If you have built large sites, you have faced a familiar maintenance problem: content authors, either unwittingly or in their creative genius adding horrific boogers of markup to the site. Over a year of such maintenance, the site is no longer the perfect lean and mean standards-driven machine, all-or-nothing DHTML/CSS perfection capable of invoking jealousy of the greatest Web minds. No, it’s more like a Frankenstein on the high-carb diet, the Joseph Merrick of the Web, covered in disgusting muck of Office-specific tags, with repulsive smell of FONT and O tags emanating from it.
Sure, there’s Tidy. And there are ways to delay the impending “markup junk-up” crisis, but philosophically speaking, the problem stems from the fact that HTML casually mixes content and context of page into one nice tag soup, and in that it discourages content developers to think of Web content and Web context as being two separate things.
What if we address the problem head on? What if we “disable” context features of HTML for content authors in some organized fashion? What do you think about Primitive HTML, a subset of HTML that is designed to prevent introduction of unwanted coding by the authors? Call it PHTML, if you will.
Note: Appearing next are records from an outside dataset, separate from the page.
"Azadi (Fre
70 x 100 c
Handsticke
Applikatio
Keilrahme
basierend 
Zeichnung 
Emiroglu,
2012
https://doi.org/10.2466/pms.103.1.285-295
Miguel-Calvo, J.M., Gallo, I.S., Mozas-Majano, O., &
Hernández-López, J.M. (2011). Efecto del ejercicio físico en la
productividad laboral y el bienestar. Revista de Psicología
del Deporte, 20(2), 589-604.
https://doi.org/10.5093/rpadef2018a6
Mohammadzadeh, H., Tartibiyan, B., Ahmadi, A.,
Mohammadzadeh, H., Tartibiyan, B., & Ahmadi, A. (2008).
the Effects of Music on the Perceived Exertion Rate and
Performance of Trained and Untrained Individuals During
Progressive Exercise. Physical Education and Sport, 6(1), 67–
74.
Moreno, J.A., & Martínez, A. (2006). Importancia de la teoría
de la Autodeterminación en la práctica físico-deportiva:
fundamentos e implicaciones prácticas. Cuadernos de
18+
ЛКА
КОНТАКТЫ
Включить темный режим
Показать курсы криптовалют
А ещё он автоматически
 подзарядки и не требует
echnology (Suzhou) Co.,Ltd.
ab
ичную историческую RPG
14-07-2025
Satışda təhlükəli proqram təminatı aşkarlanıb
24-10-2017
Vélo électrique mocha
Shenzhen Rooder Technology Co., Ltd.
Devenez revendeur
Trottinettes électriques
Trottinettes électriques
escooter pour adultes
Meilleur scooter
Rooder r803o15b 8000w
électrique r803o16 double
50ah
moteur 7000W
Here’s what I am thinking. Disallow tags like FONT, CENTER, SCRIPT, OBJECT, IFRAME, MAP, TITLE, ISINDEX, BASE, all of the HEAD tags, including HEAD tag itself, and of course, BODY, FRAMESET, and HTML tags. PHTML is only used to create fragments of Web content, not complete documents, so there is no need for style or meta tag declarations.
Disable STYLE, ALIGN, ID, and all other attributes that may affect style. I would leave the CLASS attribute, so that the authors could pick from pre-defined styles in the page stylesheet.
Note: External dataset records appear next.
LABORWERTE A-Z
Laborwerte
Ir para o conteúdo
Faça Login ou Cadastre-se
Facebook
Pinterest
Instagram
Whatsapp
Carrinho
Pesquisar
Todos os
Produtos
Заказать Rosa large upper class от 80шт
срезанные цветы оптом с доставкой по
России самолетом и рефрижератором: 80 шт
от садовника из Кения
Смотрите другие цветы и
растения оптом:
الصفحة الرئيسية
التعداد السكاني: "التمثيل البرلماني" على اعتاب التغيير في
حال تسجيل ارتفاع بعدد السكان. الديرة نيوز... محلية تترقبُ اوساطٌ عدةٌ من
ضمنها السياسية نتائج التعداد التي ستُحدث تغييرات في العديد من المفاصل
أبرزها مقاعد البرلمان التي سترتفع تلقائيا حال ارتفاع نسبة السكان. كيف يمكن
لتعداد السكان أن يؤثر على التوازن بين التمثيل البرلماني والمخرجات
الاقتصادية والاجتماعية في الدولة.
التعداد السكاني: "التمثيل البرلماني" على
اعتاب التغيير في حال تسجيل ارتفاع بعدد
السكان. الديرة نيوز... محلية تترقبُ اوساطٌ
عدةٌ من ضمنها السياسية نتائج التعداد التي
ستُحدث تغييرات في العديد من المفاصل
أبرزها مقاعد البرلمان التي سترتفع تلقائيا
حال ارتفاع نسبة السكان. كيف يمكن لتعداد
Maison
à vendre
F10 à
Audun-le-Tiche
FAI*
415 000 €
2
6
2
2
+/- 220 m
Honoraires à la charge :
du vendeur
The only tags allowed in PHTML are those that are used to create content and provide semantic distinction in it, not style it. In fact, the author of PHTML wouldn’t (and shouldn’t) worry or even know how the content would end up appearing on the site — that’s why it’s called content. The designers will make it “pretty”.
It is a very idealistic thing to say, but if PHTML is standardized, and hopefully the tools are built that support PHTML (authoring, conversion, etc.), the World Wide Web of markup may just be a little better place to work with and live in.